Grundstückskaufvertrag
Auch: Immobilienkaufvertrag · notarieller Kaufvertrag
Der Grundstückskaufvertrag ist der Vertrag, mit dem sich Verkäufer und Käufer einer Immobilie über Kaufgegenstand, Kaufpreis und alle weiteren Bedingungen der Eigentumsübertragung einigen. In Deutschland ist er zwingend notariell zu beurkunden – ein formfreier Vertrag über ein Grundstück ist nichtig.
Ausführliche Erklärung
Der Grundstückskaufvertrag regelt weit mehr als nur Preis und Objekt. Für Makler ist es wichtig, den typischen Inhalt zu kennen, um Kunden im Vorfeld realistisch vorzubereiten:
- Vertragsparteien und Kaufgegenstand: Genaue Bezeichnung nach Grundbuch (Flurstück, Grundbuchblatt), Zubehör und mitverkauftes Inventar.
- Kaufpreis und Fälligkeit: Der Kaufpreis wird erst fällig, wenn bestimmte Sicherungsvoraussetzungen erfüllt sind – insbesondere Eintragung einer Auflassungsvormerkung, Löschung nicht übernommener Belastungen und ggf. Vorliegen behördlicher Genehmigungen.
- Auflassung (§ 925 BGB): Die dingliche Einigung über den Eigentumsübergang wird regelmäßig im selben Termin erklärt, aber erst nach vollständiger Kaufpreiszahlung zur Eintragung ins Grundbuch freigegeben.
- Gewährleistung: Standardmäßig wird die Sachmängelhaftung beim Verkauf gebrauchter Immobilien zwischen Privatpersonen weitgehend ausgeschlossen (§ 444 BGB begrenzt dies bei Arglist); Rechtsmängelhaftung bleibt regelmäßig bestehen.

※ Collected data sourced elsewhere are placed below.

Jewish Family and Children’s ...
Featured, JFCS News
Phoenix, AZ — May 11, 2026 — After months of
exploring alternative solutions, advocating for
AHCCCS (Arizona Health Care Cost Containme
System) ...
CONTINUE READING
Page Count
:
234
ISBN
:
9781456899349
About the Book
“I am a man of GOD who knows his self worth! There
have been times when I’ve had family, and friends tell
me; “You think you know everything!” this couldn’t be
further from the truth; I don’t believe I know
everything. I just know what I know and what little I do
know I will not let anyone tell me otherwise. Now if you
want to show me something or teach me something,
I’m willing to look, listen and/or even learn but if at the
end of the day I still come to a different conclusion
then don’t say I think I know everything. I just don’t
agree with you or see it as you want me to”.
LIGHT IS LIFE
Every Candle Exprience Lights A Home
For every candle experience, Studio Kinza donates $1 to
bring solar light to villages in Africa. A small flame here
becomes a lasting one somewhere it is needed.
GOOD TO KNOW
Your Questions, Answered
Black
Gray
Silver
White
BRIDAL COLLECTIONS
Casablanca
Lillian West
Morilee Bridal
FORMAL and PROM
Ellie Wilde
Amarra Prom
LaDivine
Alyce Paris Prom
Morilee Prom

- Besitzübergang, Nutzen und Lasten: Datum des Übergangs von Besitz, Gefahr, Nutzungen (Miete) und Lasten (Grundsteuer, Versicherung) wird vertraglich festgelegt, oft an die vollständige Kaufpreiszahlung gekoppelt.

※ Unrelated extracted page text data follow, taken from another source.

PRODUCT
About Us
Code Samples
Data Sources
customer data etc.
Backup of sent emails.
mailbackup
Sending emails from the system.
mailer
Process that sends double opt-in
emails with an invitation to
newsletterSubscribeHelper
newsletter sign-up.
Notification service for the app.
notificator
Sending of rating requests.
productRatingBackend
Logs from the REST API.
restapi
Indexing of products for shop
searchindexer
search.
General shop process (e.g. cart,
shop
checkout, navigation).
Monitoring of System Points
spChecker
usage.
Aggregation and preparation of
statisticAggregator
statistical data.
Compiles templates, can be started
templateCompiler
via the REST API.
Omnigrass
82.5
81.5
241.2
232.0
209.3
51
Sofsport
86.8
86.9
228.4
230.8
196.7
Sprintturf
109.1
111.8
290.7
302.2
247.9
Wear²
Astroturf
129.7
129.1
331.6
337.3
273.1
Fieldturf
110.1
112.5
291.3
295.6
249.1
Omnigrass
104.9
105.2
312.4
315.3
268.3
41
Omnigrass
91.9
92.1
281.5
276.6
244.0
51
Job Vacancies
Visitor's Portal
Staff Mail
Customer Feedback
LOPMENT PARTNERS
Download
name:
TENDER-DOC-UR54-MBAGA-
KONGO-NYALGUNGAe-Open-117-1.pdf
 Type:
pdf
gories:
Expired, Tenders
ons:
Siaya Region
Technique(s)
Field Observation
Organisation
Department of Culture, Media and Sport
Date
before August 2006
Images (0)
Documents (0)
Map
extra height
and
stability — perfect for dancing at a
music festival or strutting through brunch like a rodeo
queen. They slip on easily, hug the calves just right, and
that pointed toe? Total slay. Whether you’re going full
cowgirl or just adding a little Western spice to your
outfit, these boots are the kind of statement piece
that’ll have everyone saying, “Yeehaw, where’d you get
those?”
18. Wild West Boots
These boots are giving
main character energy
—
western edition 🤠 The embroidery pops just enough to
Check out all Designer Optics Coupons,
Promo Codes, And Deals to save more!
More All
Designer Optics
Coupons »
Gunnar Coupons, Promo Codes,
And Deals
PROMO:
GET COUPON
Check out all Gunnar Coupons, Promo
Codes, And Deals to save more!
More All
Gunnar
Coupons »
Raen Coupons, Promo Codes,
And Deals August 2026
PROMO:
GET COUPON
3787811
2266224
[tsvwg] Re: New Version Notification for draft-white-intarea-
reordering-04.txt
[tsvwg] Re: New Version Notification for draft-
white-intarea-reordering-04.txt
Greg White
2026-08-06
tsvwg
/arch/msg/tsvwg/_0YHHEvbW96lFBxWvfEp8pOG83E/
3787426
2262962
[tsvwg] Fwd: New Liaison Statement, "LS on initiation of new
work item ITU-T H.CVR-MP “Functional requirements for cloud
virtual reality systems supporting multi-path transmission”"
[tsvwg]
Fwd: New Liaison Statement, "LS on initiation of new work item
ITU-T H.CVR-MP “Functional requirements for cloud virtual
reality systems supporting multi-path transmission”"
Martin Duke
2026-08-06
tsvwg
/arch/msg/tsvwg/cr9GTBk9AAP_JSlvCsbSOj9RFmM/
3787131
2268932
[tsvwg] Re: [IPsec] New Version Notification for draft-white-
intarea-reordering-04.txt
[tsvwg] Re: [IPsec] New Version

- Grunddienstbarkeiten, Wegerechte, Rücktrittsrechte, Rangrücktritte für Finanzierungsgrundschulden des Käufers.
Der Notar ist bei der Beurkundung zur Neutralität verpflichtet (er berät beide Seiten, vertritt keine Partei einseitig) und zur Belehrung über die rechtliche Tragweite (§ 17 BeurkG). Für Makler endet die eigentliche Vermittlungstätigkeit rechtlich meist mit der Beurkundung; in der Praxis begleiten viele Makler den Beurkundungstermin dennoch, um bei Rückfragen zu unterstützen und Provisionsansprüche zu sichern.
Beispiel aus der Praxis
Käufer und Verkäufer einer Doppelhaushälfte unterzeichnen beim Notar den Grundstückskaufvertrag. Darin wird vereinbart, dass der Kaufpreis erst fällig ist, wenn die Auflassungsvormerkung im Grundbuch eingetragen ist und alle nicht übernommenen Belastungen gelöscht sind – der Notar überwacht diese Fälligkeitsvoraussetzungen und informiert anschließend beide Parteien.
Rechtsgrundlage
- § 311b BGB – Verpflichtung zur notariellen Beurkundung von Verträgen über Grundstücke; ohne Beurkundung nichtig.
- § 433 BGB – Allgemeine Pflichten aus dem Kaufvertrag (Übergabe, Eigentumsverschaffung, Kaufpreiszahlung).
- § 925 BGB – Regelt die Auflassung als dingliche Einigung über den Eigentumsübergang.
- Beurkundungsgesetz (BeurkG) – Verfahrensvorschriften für die notarielle Beurkundung.